Drastically Reducing Out-of-Memory Errors in Apache Spark at Pinterest

[

](https://medium.com/@Pinterest_Engineering?source=post_page---byline--c55d7dac2257---------------------------------------)

Felix Loesing | Software Engineer

In 2025, we set out to drastically reduce out-of-memory errors (OOMs) and cut resource usage in our Spark applications by automatically identifying tasks with higher memory demands and retrying them on larger executors with a feature we call Auto Memory Retries.

Spark Platform

Pinterest runs a large-scale Apache Spark deployment to satisfy the increasing demands of internal customers, such as AI/ML, experimentation, and reporting. We process 90k+ Spark jobs daily on tens of thousands of compute nodes with hundreds of PB in shuffle size.¹ Our clusters are run on Kubernetes and mainly use Spark 3.2, with an upgrade to Spark 3.5 in progress. We use Apache Celeborn as our shuffle service, Apache Yunikorn as our scheduler, accelerate computation with Apache Gluten & Meta’s Velox, and use our in-house submission service called Archer. Check out this blogpost to learn more about our data infrastructure here.

Problem Identification

Historically, we knew that OOM errors were frequent in our clusters due to small executor sizes. Increasing them is not as easy as our clusters are memory bound, meaning that the core to memory ratio of our jobs is higher than that of the physical hardware. Our main approach to get our jobs’ memory ratio closer to the hardware is to continuously auto-tune jobs by reducing their executor memory configurations to match historic job usage. Reaching out to owners of our most expensive jobs to manually tune configurations, including memory, to reduce cost, resulted in only limited success due to priorities of product teams.

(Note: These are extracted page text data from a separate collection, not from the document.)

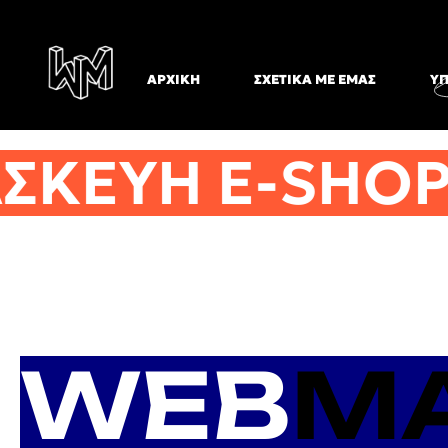
ΑΡΧΙΚΉ
ΣΧΕΤΙΚΆ ΜΕ ΕΜΆΣ
ΥΠ
ΣΚΕΥΗ E-SHOP
WEB
M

Manually tuning jobs can be very effective, but it takes a lot of experience and time to perform these improvements by finding configurations that work for every stage and task of the job. Different stages perform different operations, so they are inherently unrelated and even tasks within a stage can have quite different resource requirements due to skew in the data they process. This is why we decided to make executor sizing elastic by automatically launching larger executors for tasks that failed with OOM previously. This is powerful because application memory configurations do not need to be tuned for the maximum requirement, but can be tuned for the P90 memory usage. Few tasks requiring more are automatically retried on larger executors, but most tasks run well on smaller executors. We landed on this approach as it is not possible to accurately predict the required memory of a task before it runs.

In our analysis, we found that over 4.6% of job failures are caused by OOM errors, which at our scale, is a significant number of jobs.² Investigating these jobs revealed that they use a substantial amount of compute, create on-call load for customer teams, and delay downstream jobs. Through this insight, we set our goal to significantly reduce the resources consumed by OOM failed jobs to justify the engineering effort.

**Executor Memory in Apache Spark
**In Apache Spark, each executor has a certain amount of memory and CPU cores based on the configuration set by the user. The default behavior in Apache Spark is that each core creates a slot for a task to be scheduled (except if you set spark.task.cpus=2 or higher), so in our example below, 2 tasks run concurrently on this executor. Here, the user configured 8GB of memory, so this averages to 8GB / 2 tasks = 4GB per task. Note that memory is shared between tasks, so one task could temporarily use 4.5GB if the other task uses 3.5GB or less. Only if the summed up memory usage of all tasks exceeds the total, then we see an OOM error.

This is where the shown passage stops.